MALIGNANCY IN WAS
ALLOGENEIC STEM CELL TRANSPLANTATION OFFERS AN EFFECTIVE TREATMENT STRATEGY FOR LYMPHOPROLIFERATIVE DISORDERS IN PRIMARY IMMUNODEFICIENCIES
Background and Aims
Patient affected by lymphoproliferative disorders in the context of PID have a dismal outcome. HSCT has been reported as treatment strategy in this context, but outcome data are scanty. This retrospective study aims to describe the clinical characteristics and outcomes of paediatric patients affected by PIDs and LPD between 2000 and 2016.
Patients <18 years, with a histologically proven LPD and a diagnosis of PID, who were referred for HSCT between 2000 and 2016 were eligible. LPD histological phenotype was reviewed by an haematopathologist . Radiographic imaging was blindly reviewed by two radiologists to establish LPD disease stage at presentation and pre HSCT.

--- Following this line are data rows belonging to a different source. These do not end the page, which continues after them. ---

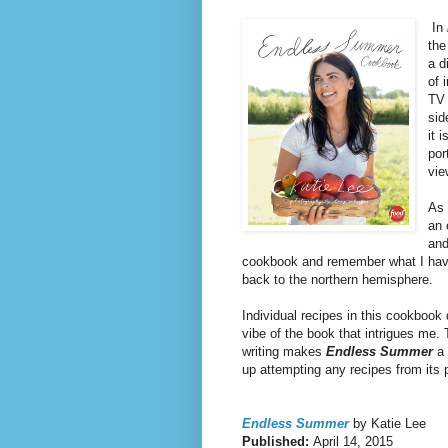
In
the
a d
of 
TV 
sid
it 
por
vie
As 
an 
and
cookbook and remember what I have
back to the northern hemisphere.
Individual recipes in this cookbook d
vibe of the book that intrigues me.
writing makes
Endless Summer
a 
up attempting any recipes from its 
Endless Summer
by Katie Lee
Published:
April 14, 2015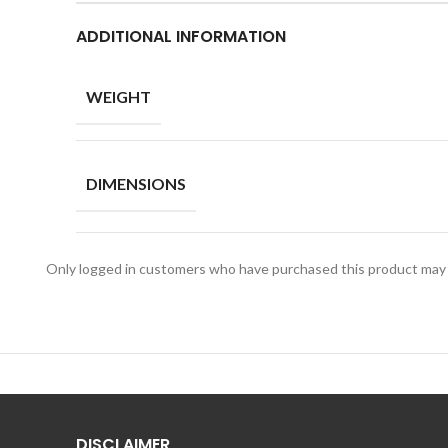
ADDITIONAL INFORMATION
WEIGHT
DIMENSIONS
Only logged in customers who have purchased this product may 
DISCLAIMER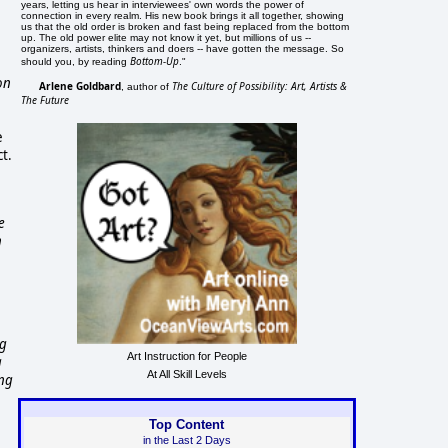
years, letting us hear in interviewees' own words the power of
connection in every realm. His new book brings it all together, showing
us that the old order is broken and fast being replaced from the bottom
up. The old power elite may not know it yet, but millions of us --
organizers, artists, thinkers and doers -- have gotten the message. So
Bottom-Up
should you, by reading
."
on
Arlene Goldbard
The Culture of Possibility: Art, Artists &
, author of
The Future
e
ct.
e
n
ng
Art Instruction for People
g
At All Skill Levels
ing
Top Content
in the Last 2 Days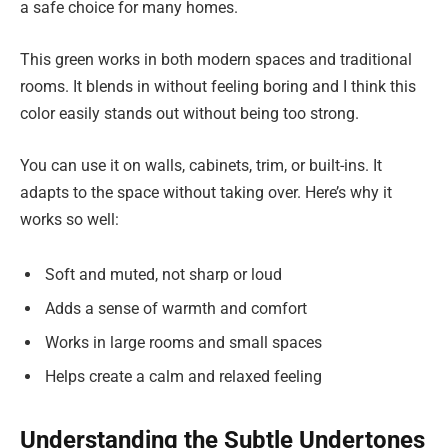
a safe choice for many homes.
This green works in both modern spaces and traditional
rooms. It blends in without feeling boring and I think this
color easily stands out without being too strong.
You can use it on walls, cabinets, trim, or built-ins. It
adapts to the space without taking over. Here’s why it
works so well:
Soft and muted, not sharp or loud
Adds a sense of warmth and comfort
Works in large rooms and small spaces
Helps create a calm and relaxed feeling
Understanding the Subtle Undertones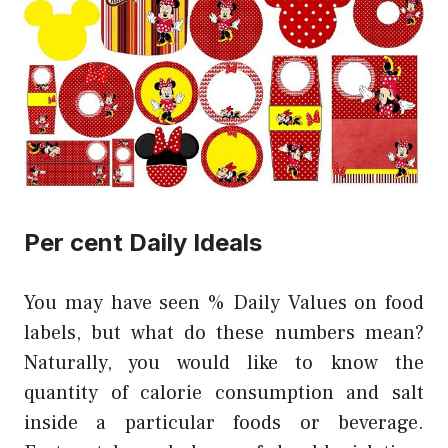
Per cent Daily Ideals
You may have seen % Daily Values on food
labels, but what do these numbers mean?
Naturally, you would like to know the
quantity of calorie consumption and salt
inside a particular foods or beverage.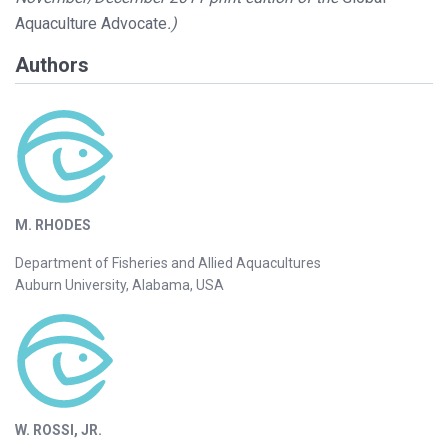
Aquaculture Advocate
.)
Authors
M. RHODES
Department of Fisheries and Allied Aquacultures
Auburn University, Alabama, USA
W. ROSSI, JR.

39 children were identified and 32 had undergone HSCT. Median age at LPD diagnosis was 5.5 years. The most common histological diagnosis was B cell lymphoma (59%), HL (15.4%), polymorphic LPD (10.3%), plasmacytic hyperplasia (7.7%) T-cell lymphoma (5%). Patients had undergone a median of 2 lines of treatment before HSCT. Pre HSCT, 46% were in CR, 21% were in PR and 33% were NR. Median follow-up was 3.8 years. 3-year OS was 75.8%. The outcome for patients who did not receive HSCT was poor and significantly worse than children who received HSCT (18.0% v 87.3%, p<0.001). Only 2 pts relapsed post HSCT. LPD status pre HSCT was significantly associated with 3-year OS (94.3%, 76.5% and 50% respectively for patients in CR, PR and NR, p=0.030).
The study describes the largest cohort of patients with LPD and PID treated with HSCT so far, and supports HSCT as curative strategy.